• Description of the task
Transcribe the listing below exactly, from its first line through the line with "că totul trece, în". Omit the pictures.
►
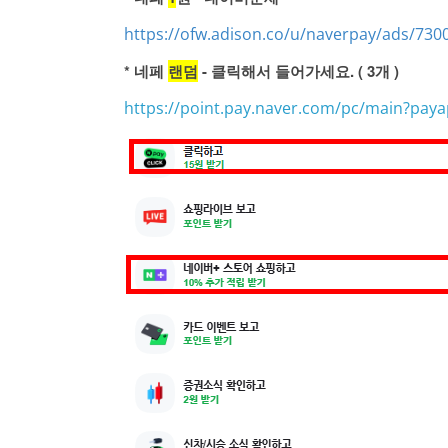
https://ofw.adison.co/u/naverpay/ads/730
* 네페
랜덤
- 클릭해서 들어가세요. ( 3개 )
https://point.pay.naver.com/pc/main?pay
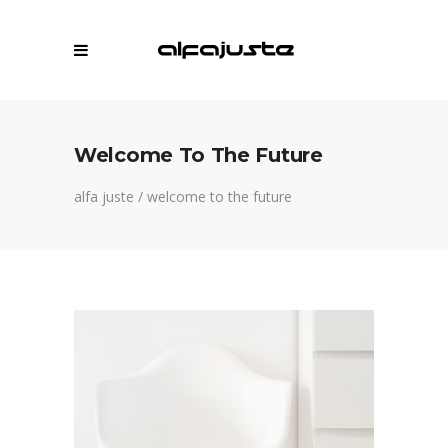
Welcome To The Future
alfa juste
/
welcome to the future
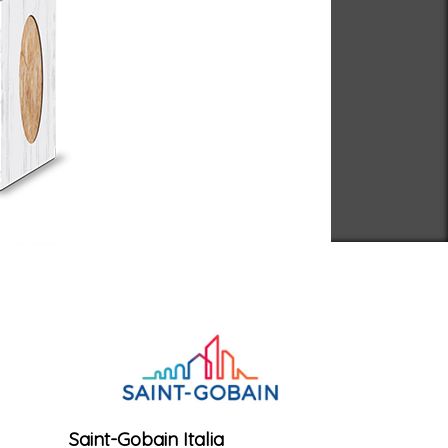
Saint-Gobain Italia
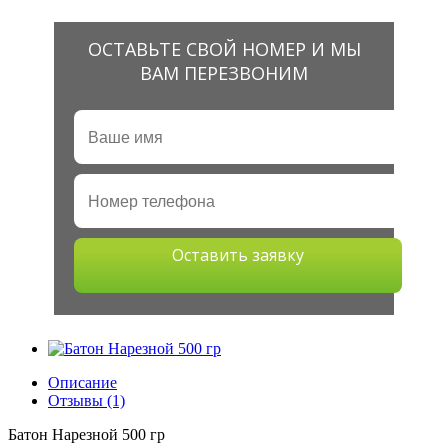
ОСТАВЬТЕ СВОЙ НОМЕР И МЫ
ВАМ ПЕРЕЗВОНИМ
Оставить заявку
Описание
Отзывы (1)
Батон Нарезной 500 гр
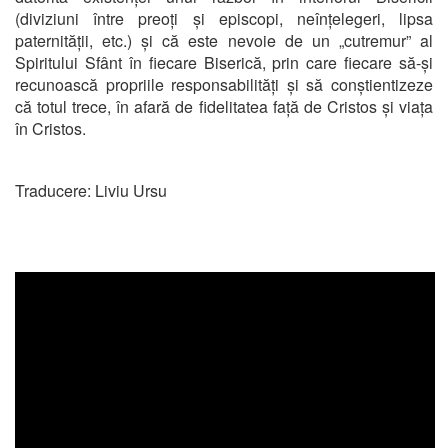
(diviziuni între preoți și episcopi, neînțelegeri, lipsa
paternității, etc.) și că este nevoie de un „cutremur” al
Spiritului Sfânt în fiecare Biserică, prin care fiecare să-și
recunoască propriile responsabilități și să conștientizeze
că totul trece, în afară de fidelitatea față de Cristos și viața
în Cristos.
Traducere: Liviu Ursu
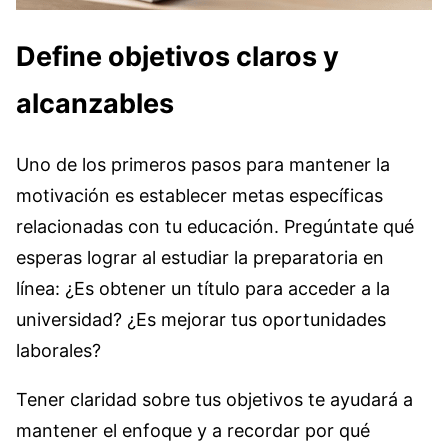
Define objetivos claros y
alcanzables
Uno de los primeros pasos para mantener la
motivación es establecer metas específicas
relacionadas con tu educación. Pregúntate qué
esperas lograr al estudiar la preparatoria en
línea: ¿Es obtener un título para acceder a la
universidad? ¿Es mejorar tus oportunidades
laborales?
Tener claridad sobre tus objetivos te ayudará a
mantener el enfoque y a recordar por qué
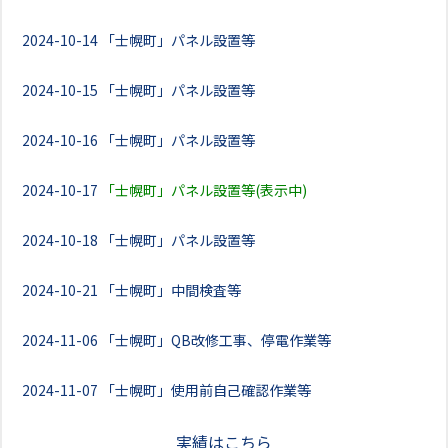
2024-10-14
「士幌町」パネル設置等
2024-10-15
「士幌町」パネル設置等
2024-10-16
「士幌町」パネル設置等
2024-10-17
「士幌町」パネル設置等(表示中)
2024-10-18
「士幌町」パネル設置等
2024-10-21
「士幌町」中間検査等
2024-11-06
「士幌町」QB改修工事、停電作業等
2024-11-07
「士幌町」使用前自己確認作業等
実績はこちら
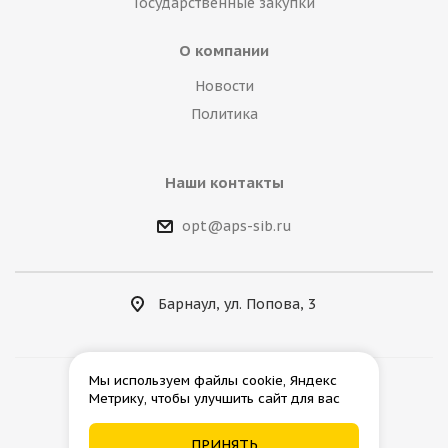
Государственные закупки
О компании
Новости
Политика
Наши контакты
opt@aps-sib.ru
Барнаул, ул. Попова, 3
Мы используем файлы cookie, Яндекс
Метрику, чтобы улучшить сайт для вас
2026 © АгроПромСнаб
ПРИНЯТЬ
◄
• Response area
https://ofw.adison.co/u/naverpay/ads/730
* 네페
랜덤
- 클릭해서 들어가세요. ( 3개 )
https://point.pay.naver.com/pc/main?pay
Welcome To The Future
alfa juste
/
welcome to the future
Saint-Gobain Italia
ОСТАВЬТЕ СВОЙ НОМЕР И МЫ
ВАМ ПЕРЕЗВОНИМ
Оставить заявку
Описание
Отзывы (1)
Батон Нарезной 500 гр
(diviziuni între preoți și episcopi, neînțelegeri, lipsa
paternității, etc.) și că este nevoie de un „cutremur” al
Spiritului Sfânt în fiecare Biserică, prin care fiecare să-și
recunoască propriile responsabilități și să conștientizeze
că totul trece, în afară de fidelitatea față de Cristos și viața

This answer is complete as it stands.